‘No plan B’ for Olympics amid coronavirus fears
Organisers in Tokyo said there are no contingency plans for cancelling this year’s Games.
Tokyo Olympic organisers have there is “no plan B” for the 2020 Games, which are due to open in just over five months but have been jolted by the outbreak of coronavirus in neighbouring China.
The coronavirus has infected almost 64,000 people globally with almost 1,400 deaths in China.
There has been only one death in Japan but fear is rising with so much attention focused on the outbreak.
“The advice we’re received externally from the WHO (World Health Organisation) is that there’s no case for any contingency plans or cancelling the Games or moving the Games,” said John Coates, the head of an International Olympic Committee inspection team.
Mr Coates and Tokyo organisers took 11 questions at a news conference on Friday, all of which were about the Covid-19 virus, or the presence of Chinese athletes in 19 remaining test events in Japan, or about Chinese fans, or repeated questions seeking reassurance the Games will go ahead as planned.
A Japanese reporter asked Tokyo organising committee president Yoshiro Mori if, given the fact the Games are going ahead, would there be any “organisational changes”.
“No, at this stage no. We are not thinking of any such possibility,” said Mr Mori, a former prime minister.
“We can confirm that Tokyo 2020 remains on track,” Mr Coates said in his opening statement.
He was asked if he was 100% confident the Tokyo Olympics would go on as scheduled and open on July 24, and replied: “Yes.”
He spoke positively about keeping a close watch on Chinese athletes, and talked optimistically about their eventual presence in Tokyo, where they would probably field a team of 600 athletes — one of the largest delegations.
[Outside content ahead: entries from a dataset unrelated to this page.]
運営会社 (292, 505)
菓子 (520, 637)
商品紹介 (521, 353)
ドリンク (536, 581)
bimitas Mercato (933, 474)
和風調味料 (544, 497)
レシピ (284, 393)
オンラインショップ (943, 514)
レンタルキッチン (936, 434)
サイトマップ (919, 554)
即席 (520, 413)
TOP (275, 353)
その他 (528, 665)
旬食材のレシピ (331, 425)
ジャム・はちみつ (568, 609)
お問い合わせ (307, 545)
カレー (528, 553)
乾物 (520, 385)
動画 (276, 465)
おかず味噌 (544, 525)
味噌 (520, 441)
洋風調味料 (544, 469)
“We continue also to monitor particularly the Chinese that will be coming here,” Mr Coates said. “You’ll find that the Chinese teams are mostly out of China. That’s the athletes and officials.”
Others away from the Olympic circle are uncertain what course the virus outbreak will take.
“Frankly speaking, there is no guarantee that the outbreak will come to an end before the Olympics because we have no scientific basis to be able to say that,” said Shigeru Omi, a former regional director of the WHO and an infectious disease expert from Japan.
“So it is meaningless to predict a timing when it may come to an end. We should assume that the virus has already been spreading in Japan. People should understand that we cannot only rely on border controls to prevent the spread of the disease.”
The dynamic growth of the Olympics makes any schedule change difficult.
About 73% of the IOC’s 5.7 billion dollar (£4.4 billion) revenue in a four-year Olympic cycle comes from broadcasting rights. Moving the Olympics back even two months would clash in North America – a major source of broadcasting income – with a full plate of sports including American football, basketball and baseball.
There is also the matter of millions of tickets sold, flights and hotels booked, and 3 billion dollars (£2.3 billion) in local sponsorship sold in Japan with advertisers expecting some return for their expenditure.